How filing bankruptcy can lower your mortgage — now!

Filed under: Bankruptcy,Housing — Amy Kleinpeter @ 3:27 pm

I hope my subject is not too misleading.  Right now, the law is that when you file a Chapter 13 bankruptcy, you can knock your car loan down to the value of your car (provided it is over 910 days old).  You can also knock down the value of a loan on your boat, if you have a boat, or the loan on pretty much ANYTHING except your house.

HOWEVER — there is one way filing bankruptcy can reduce the amount you owe on your house and that is by stripping your 2nd mortgage.  The following must be true.

(1)  Your house is underwater.  In other words, you owe more than it is worth.

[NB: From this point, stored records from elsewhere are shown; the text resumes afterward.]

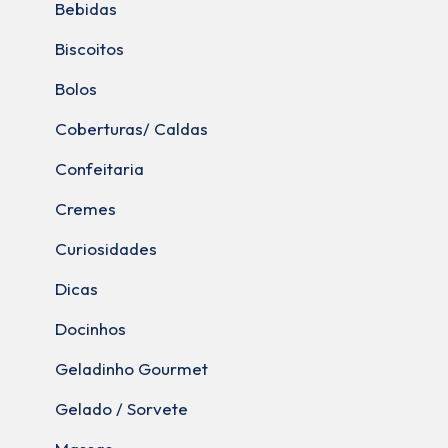
Bebidas
Biscoitos
Bolos
Coberturas/ Caldas
Confeitaria
Cremes
Curiosidades
Dicas
Docinhos
Geladinho Gourmet
Gelado / Sorvete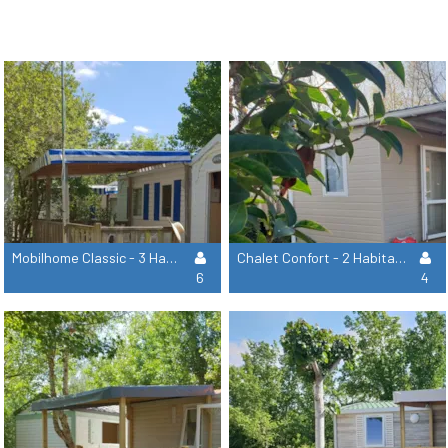
Mobilhome Classic - 3 Habitaciones
Chalet Confort - 2 Habitaciones + Tv
6
4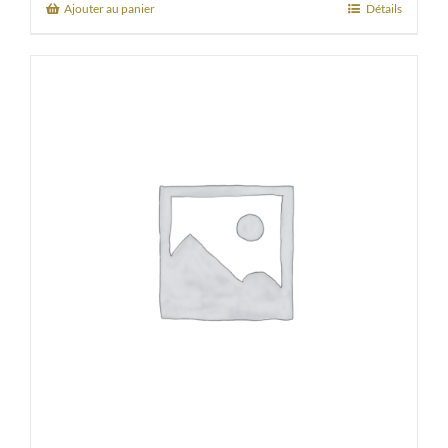
Ajouter au panier
Détails
31,00€.
27,90€.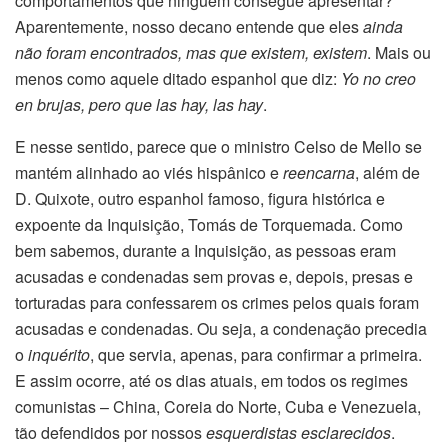
comportamentos que ninguém consegue apresentar?
Aparentemente, nosso decano entende que eles
ainda
não foram encontrados, mas que existem, existem
. Mais ou
menos como aquele ditado espanhol que diz:
Yo no creo
en brujas, pero que las hay, las hay
.
E nesse sentido, parece que o ministro Celso de Mello se
mantém alinhado ao viés hispânico e
reencarna
, além de
D. Quixote, outro espanhol famoso, figura histórica e
expoente da Inquisição, Tomás de Torquemada. Como
bem sabemos, durante a Inquisição, as pessoas eram
acusadas e condenadas sem provas e, depois, presas e
torturadas para confessarem os crimes pelos quais foram
acusadas e condenadas. Ou seja, a condenação precedia
o
inquérito
, que servia, apenas, para confirmar a primeira.
E assim ocorre, até os dias atuais, em todos os regimes
comunistas – China, Coreia do Norte, Cuba e Venezuela,
tão defendidos por nossos
esquerdistas esclarecidos
.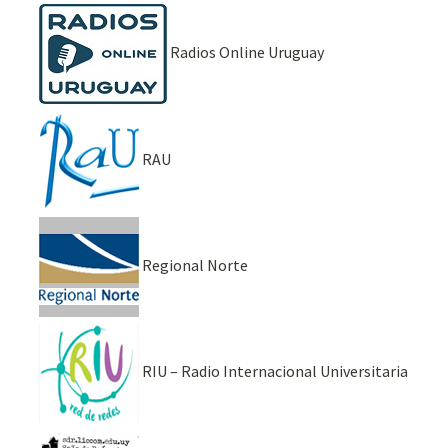
Radios Online Uruguay
RAU
Regional Norte
RIU – Radio Internacional Universitaria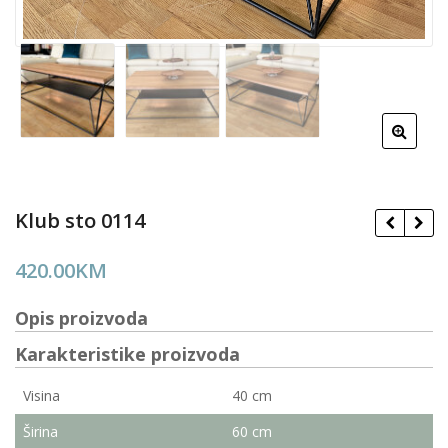
Klub sto 0114
420.00
KM
Opis proizvoda
Karakteristike proizvoda
Visina
40 cm
Širina
60 cm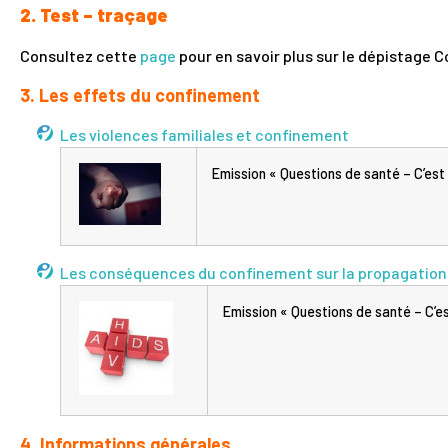
2. Test – traçage
Consultez cette
page
pour en savoir plus sur le dépistage C
3. Les effets du confinement
Les violences familiales et confinement
Emission « Questions de santé – C’est
Les conséquences du confinement sur la propagation d
Emission « Questions de santé – C’es
4. Informations générales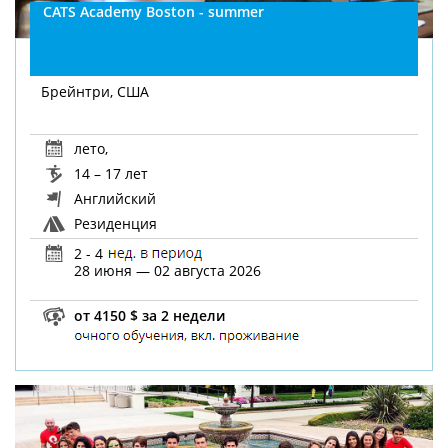
CATS Academy Boston - summer
Брейнтри, США
лето
,
14 – 17 лет
Английский
Резиденция
2 - 4
28 июня — 02 августа 2026
от 4150 $ за 2 недели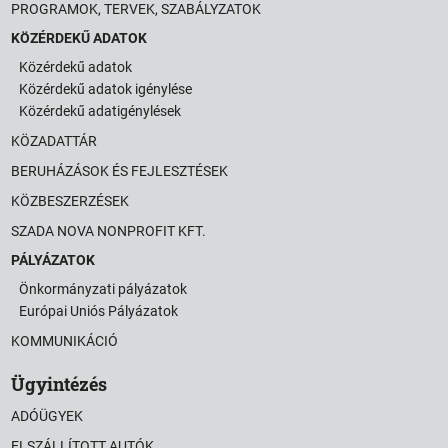
PROGRAMOK, TERVEK, SZABÁLYZATOK
KÖZÉRDEKŰ ADATOK
Közérdekű adatok
Közérdekű adatok igénylése
Közérdekű adatigénylések
KÖZADATTÁR
BERUHÁZÁSOK ÉS FEJLESZTÉSEK
KÖZBESZERZÉSEK
SZADA NOVA NONPROFIT KFT.
PÁLYÁZATOK
Önkormányzati pályázatok
Európai Uniós Pályázatok
KOMMUNIKÁCIÓ
Ügyintézés
ADÓÜGYEK
ELSZÁLLÍTOTT AUTÓK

(2)  Your house is SO underwater, that the 2nd mortgage is essentially unsecured.  For example, your house is worth $300,000, your first mortgage is $345,000 and your second is $45,000.  That second mortgage has nothing behind it, no security!

In this case, if you file a Chapter 13 bankruptcy, your attorney may file a motion and have your second mortgage determined to be an unsecured loan.  Then your second is treated the same as any credit card debt, personal loans, etc.

This is something that should be more helpful the lower the real estate market sinks.  It is too bad — ideally NO one would be in this circumstance, but if you find yourself owing so much more than your house is worth that your home value is less than your first mortgage, filing bankruptcy could help you.